The Biden administration has embarked on a perilous path in releasing an intel report that the de facto ruler of Saudi Arabia, Crown Prince Mohammed bin Salman (MBS, more bone saws), approved the grisly 2018 murder and dismemberment of critical journalist Jamal Kashoggi.

The report’s basic contents — thanks to Turkish surveillance — have long been public, but Trump refused to release it. Now we face the dilemma of supporting an old ally while labelling its chief a murderer. The self-contradictory policy could destabilize Saudi Arabia and the entire Gulf region and boost Iran’s power. The Biden administration had to release the report, which Saudi and other Gulf monarchies try to shrug off.

Candidate Biden called our Saudi tie a “dangerous blank check,” but dare we now withdraw it? Secretary of State Blinken’s “recalibration” of U.S. policy is a waffle: We still support Saudi Arabia but urge it to evolve toward democracy. Good luck with that.

Kashoggi was likely killed not for his Washington Post columns but for his contacts with Saudi princes who see MBS as a usurper and want to replace him. For MBS, this is about retaining power, not human rights.

MBS hypnotizes both Saudis and foreigners (especially Jared Kushner) with his ambitious Vision 2030 to modernize the Kingdom and wean it off energy-dependency. His reformist gestures — allowing movies and women drivers — are popular, but he keeps firm political control and hates and fears Iran.

Seeing Iranian influence in Yemen, MBS began air strikes against Shia Houthi rebels in 2015, a war that still rages amid humanitarian disaster. Washington has started to say no.
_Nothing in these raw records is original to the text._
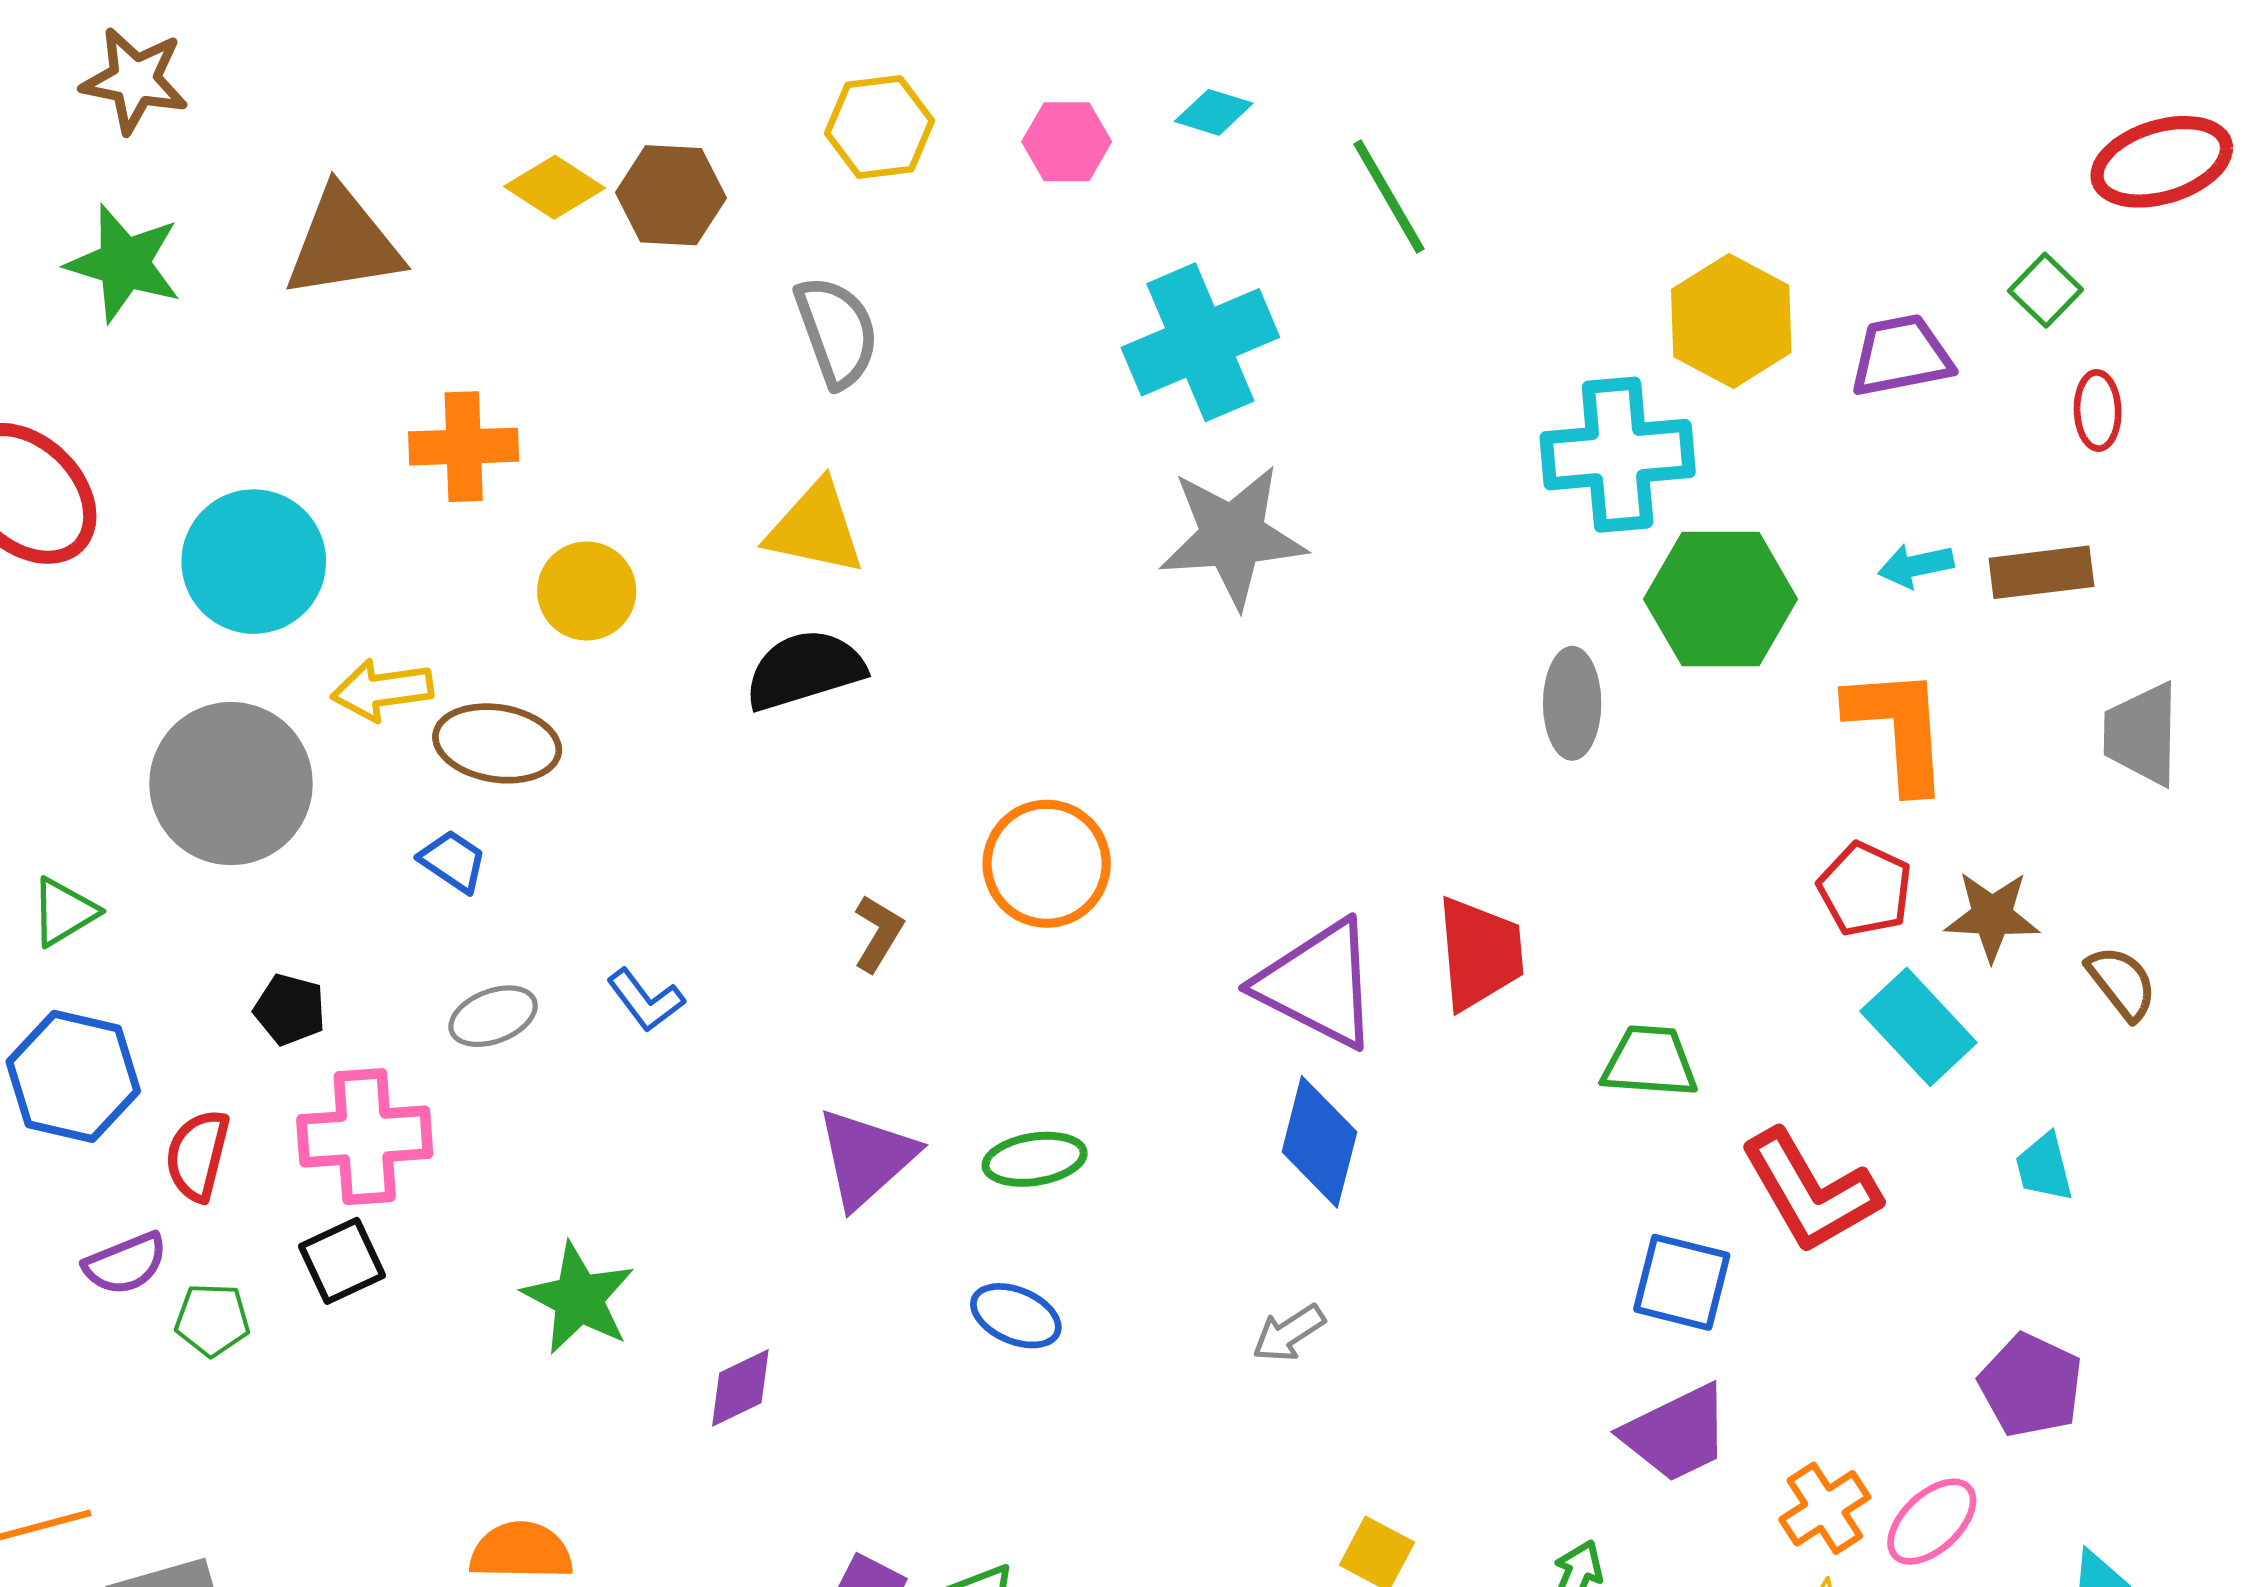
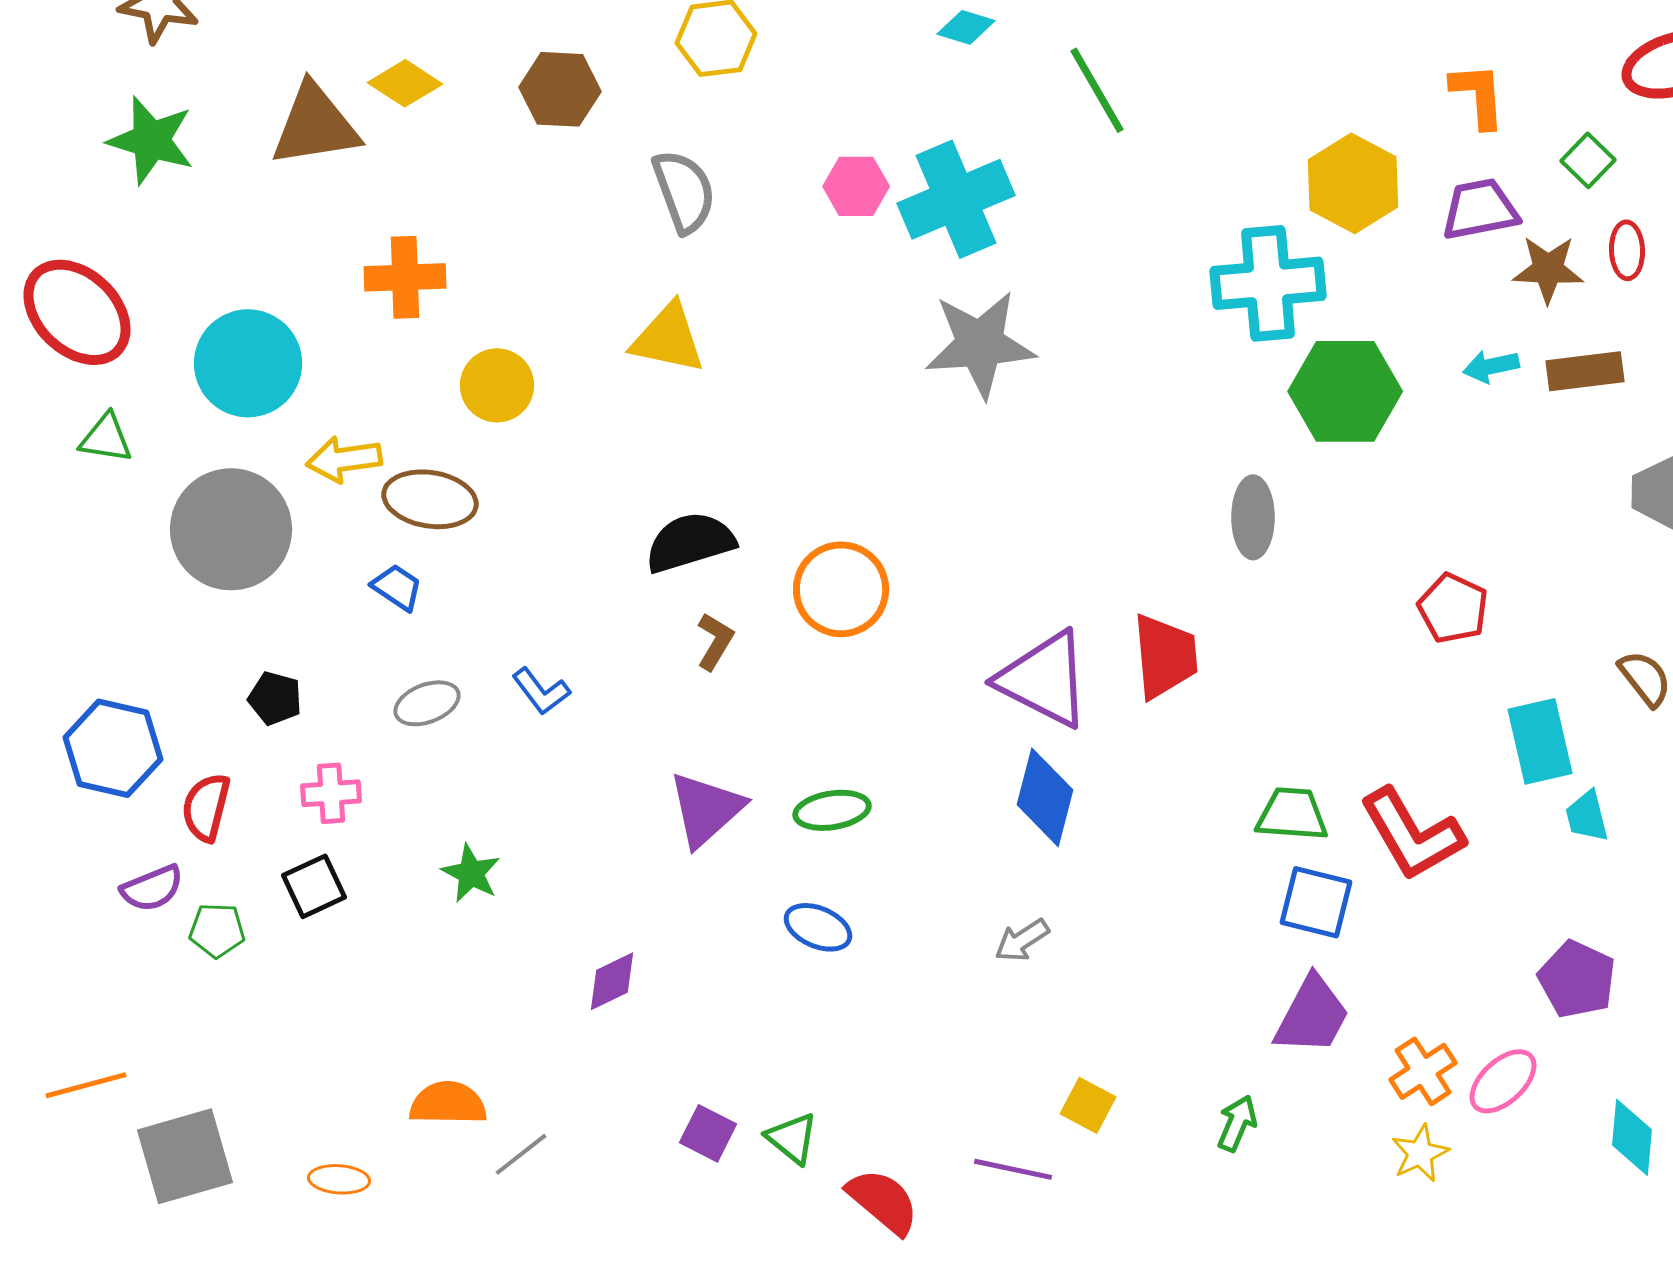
pink hexagon: (1067, 142) -> (856, 186), moved
yellow diamond: (555, 187) -> (405, 83), moved
black semicircle: (805, 670) -> (690, 542), moved
gray ellipse: (1572, 703) -> (1253, 517), moved
orange L-shape: (1898, 729) -> (1478, 95), moved, size x0.7
green triangle: (64, 912) -> (106, 438), moved, turned 40
brown star: (1992, 916) -> (1548, 269), moved
cyan rectangle: (1918, 1027) -> (1540, 741), moved, turned 30
green trapezoid: (1650, 1062) -> (1292, 814), moved
pink cross: (365, 1137) -> (331, 793), size x0.6
green star: (579, 1298) -> (471, 873), moved, size x0.7
purple trapezoid: (1676, 1433) -> (1312, 1015), turned -36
Saudi is militarily ineffective.

How closely should we support a regime that dismembers critics? Morally, is there much difference between the murderous Saudi and Iranian regimes? Geostrategically, however, Iran is expansionist while Saudi Arabia is defensive against Iranian influence in its partly Shia Eastern Province and in Yemen.

After rockets hit a U.S. post in Erbil, Iraq, Biden ordered retaliation on an Iran-linked supply depot on the Syria-Iraq border. Seven smart bombs destroyed it, showing impressive U.S. intelligence and targeting capability. Was this a prudent and necessary deterrence or an escalatory step? The administration denied it was escalation, but Iran last week rocketed U.S. forces in Iraq. As Clausewitz saw, escalation climbs automatically.

MBS arrests dozens of critical Saudi intellectuals and journalists. He mistreated and detained some 500 princes and millionaires in 2017, demanding they return billions they acquired corruptly. In a country where wealth flows from energy revenues through the House of Saud, it’s hard to tell which royal payoffs are corrupt. Saudi kings buy fealty.

Oil billions also support the Saudi religious establishment, the Wahhabi branch of conservative Islam that has long preached and funded hatred of infidels (including us). Some graduates of Saudi education became jihadis who fought in Afghanistan, Iraq and in the skies over America. Fifteen of the 19 hijackers of 9/11 were young Saudis. And they were products, not aberrations.

Samuel P. Huntington’s 1968 “Political Order in Changing Societies” predicted that traditional monarchies, by modernizing, especially education, become ripe for overthrow. Egypt, Iraq and Iran are prominent examples. “Modernizing tyrants” like MBS undermine themselves. Instability naturally accompanies efforts to modernize. Can’t be helped. But should it be accelerated?

Saudi Arabia began to visibly wobble in 1979, when 500 homegrown Muslim purists seized the Great Mosque of

Mecca, seeking to overthrow the House of Saud for corruption and debauchery. It took more than two weeks and hundreds dead to dislodge the rebels.

Academics have long anticipated instability for the archaic Saudi regime (full disclosure: I was one). Signs mount that their clientelistic buy-offs no longer work. Osama bin Laden, heir to a Saudi construction fortune, learned extremism from a militant Egyptian Islamist and carried it through to Al

Qaeda and 9/11.

At times, I want to scream, “Get out of the Persian Gulf and stay out! It’s ready to blow!” But then I wonder what U.S. withdrawal would lead to. Probably revolutions, wars, civilian deaths, refugees and disrupted energy supplies. Does a small American presence help avoid this? If so, maybe it’s worth it. But can it stay small or will it soon have to expand?

The U.S. no longer has military forces in Saudi. Regime fears and Osama’s threats persuaded Riyadh to order the Americans out before the 2003 Iraq War, which we had to launch from Kuwait. Some allies. Now, our Fifth Fleet has a base in Bahrain and our Air Force in Qatar.

Biden’s Persian Gulf policy basically continues those of virtually all his predecessors since American oilmen discovered an incredible Saudi oilfield in 1938. The Gulf became a fixed U.S. national interest but not critically examined for decades. Is it still? Should we deepen U.S. involvement in the region, or is now time to rethink?